* [TASK STATEMENT]
Leaving the images behind, copy every line of the records exactly.

[DATA SECTION — start]

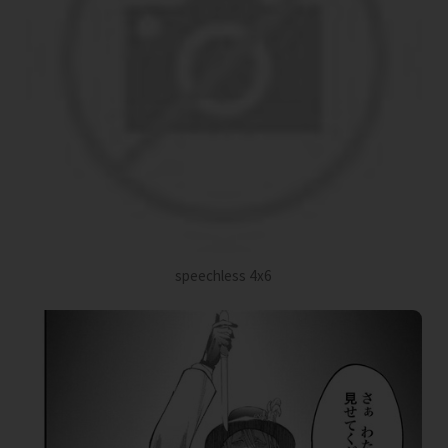
speechless 4x6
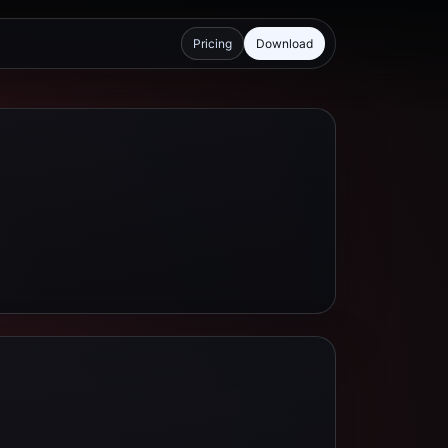
Pricing
Download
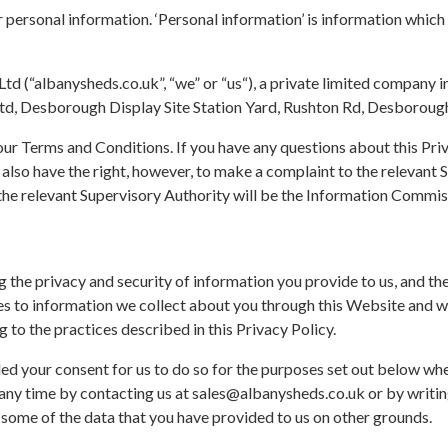
 personal information. ‘Personal information’ is information which 
d (“albanysheds.co.uk”, “we” or “us“), a private limited company 
d, Desborough Display Site Station Yard, Rushton Rd, Desborou
f our Terms and Conditions. If you have any questions about this Pri
also have the right, however, to make a complaint to the relevant 
 the relevant Supervisory Authority will be the Information Commis
 the privacy and security of information you provide to us, and th
plies to information we collect about you through this Website an
 to the practices described in this Privacy Policy.
ed your consent for us to do so for the purposes set out below w
 any time by contacting us at sales@albanysheds.co.uk or by writin
 some of the data that you have provided to us on other grounds.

[DATA SECTION — finish]

* [RESULT]
speechless 4x6
Pricing
Download
 personal information. ‘Personal information’ is information which 
d (“albanysheds.co.uk”, “we” or “us“), a private limited company 
d, Desborough Display Site Station Yard, Rushton Rd, Desborou
f our Terms and Conditions. If you have any questions about this Pri
also have the right, however, to make a complaint to the relevant 
 the relevant Supervisory Authority will be the Information Commis
 the privacy and security of information you provide to us, and th
plies to information we collect about you through this Website an
 to the practices described in this Privacy Policy.
ed your consent for us to do so for the purposes set out below w
 any time by contacting us at sales@albanysheds.co.uk or by writin
 some of the data that you have provided to us on other grounds.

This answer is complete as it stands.